We have tried with training from scratch but that doesn't gone well. If had time I'll try post those results as well(I have re-run the experiments to get the results). The maximum accuracy achieved with the training from scratch is ~90% . Now we will fine-tune pretrained layers to match the number of classes. Following are the results for binary classification ({No DR, DR}) and multi class classification ({No DR, Mild DR, Moderate DR, Severe DR, Proliferate DR}) using fine-tuning .

Evalution metrics for binary DR classification - using fine-tuning
Model Accuracy Precision Recall F1 Score False classifications(out of 800)
VGG19 0.977 0.98 0.98 0.98 18
ResNet18 0.974 0.97 0.97 0.97 21
EfficientNet-B0 0.974 0.97 0.97 0.97 21
ConvNext-Tiny 0.981 0.98 0.98 0.98 13
From the above results we can see that ConvNext-Tiny is the best performing model for binary classification with an accuracy of 0.981 and only 13 false classifications out of 800..
Evalution metrics for Multi class DR classification - using fine-tuning
Model Accuracy Precision Recall F1 Score False classifications(out of 704)
VGG19 0.9644 0.96 0.92 0.94 25
ResNet18 0.99 0.98 0.98 0.98 7
EfficientNet-B0 0.997 0.99 0.99 0.99 2
ConvNext-Tiny 0.995 0.99 0.99 0.99 3
From the above results we can see that EfficientNet-B0/b> is the best performing model for multi class classification with an accuracy of 0.997 and only 2 false classifications out of 704.

Model Understanding

We just not only want a model that can classify DR but give reasonings for the classifications. There are quite a few popular methods that can be used to understand the model. We will be using Visual Explanations to understand the model. We'll see Saliency Maps, Gradient based Attributions, DeepLIFT, Guided Backpropagation. The following table shows the outputs of visual explanations from the model.

Model interpretation for each class using Integrated Gradients and DeepLIFT
Class Input Image Overlayed Gradient Magnitudes Overlayed Integrated Gradients DeepLIFT
Mild DR No DR No DR No DR No DR
Moderate DR No DR No DR No DR No DR
Severe DR No DR No DR No DR No DR
Proliferate DR No DR No DR No DR No DR
From the above attributions we can understand where the model is looking to produce a classification result.

Conclusion

The obtained results indicate that modern deep networks outperform traditional methods by significant margins (without data augmentation). The are train and test set are obtained from the APTOS 2019 Blindness Detection dataset. The shown results are not representative of the real world. The results are obtained on a small dataset. Given that 99.8% accuracy doesn't mean that DR recognition problem is solved. The accuracy is only very small set of images that are not representative of the real world scenarios. There are still gaps exists in taking these models to the real world. Following are the list of few(out of many) problems.

Probelms
  1. Expert labes are very costly. Hoping to create a large dataset(Millions of images) with expert labels is unfeasible task.
  2. Noisy labels create a mess for the models.

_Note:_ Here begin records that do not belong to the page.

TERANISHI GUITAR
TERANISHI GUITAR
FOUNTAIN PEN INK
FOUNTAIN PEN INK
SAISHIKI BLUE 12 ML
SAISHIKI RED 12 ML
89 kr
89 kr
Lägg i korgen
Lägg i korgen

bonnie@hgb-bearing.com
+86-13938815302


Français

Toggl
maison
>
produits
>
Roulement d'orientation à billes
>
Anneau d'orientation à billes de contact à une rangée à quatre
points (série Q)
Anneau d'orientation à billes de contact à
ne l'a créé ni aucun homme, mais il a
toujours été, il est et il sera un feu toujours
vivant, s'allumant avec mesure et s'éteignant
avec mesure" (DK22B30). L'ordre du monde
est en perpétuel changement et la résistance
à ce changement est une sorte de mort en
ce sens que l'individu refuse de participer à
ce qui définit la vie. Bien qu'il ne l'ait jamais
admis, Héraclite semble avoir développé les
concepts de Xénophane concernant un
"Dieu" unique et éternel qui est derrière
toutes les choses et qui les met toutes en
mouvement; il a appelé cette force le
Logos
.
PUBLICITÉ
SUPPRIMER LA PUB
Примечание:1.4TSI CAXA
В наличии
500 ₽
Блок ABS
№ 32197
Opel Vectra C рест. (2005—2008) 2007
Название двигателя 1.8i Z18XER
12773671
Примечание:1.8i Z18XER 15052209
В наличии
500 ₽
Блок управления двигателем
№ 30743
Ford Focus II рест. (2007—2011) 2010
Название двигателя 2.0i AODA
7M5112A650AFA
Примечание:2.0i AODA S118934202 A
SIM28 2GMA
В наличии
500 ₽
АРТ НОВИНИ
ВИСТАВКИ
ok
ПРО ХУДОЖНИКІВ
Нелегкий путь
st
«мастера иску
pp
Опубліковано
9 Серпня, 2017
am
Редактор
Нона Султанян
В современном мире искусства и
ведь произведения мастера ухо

The quality of the model is of prime importance.
  3. Data bias is a huge probelm in medical domain. Models are being trained on single dataset which is collected from one source / hospital / region. This induces the local bias in the model. The model performance then never matters if it can work well on differnent dataset.
Forward directions
Currently the researchers are working towards the following solutions.
  1. Since expert labels costly. Developing robust and high performance Unsupervised / Semisupervised alogrithms can be a game changer.
  2. Training the models on multiple dataset can make model more robust. Federated Learning can be used to train the models on multiple datasets. In federated learning, the model is trained using distributed and centralized process where data is securely stored at its origin.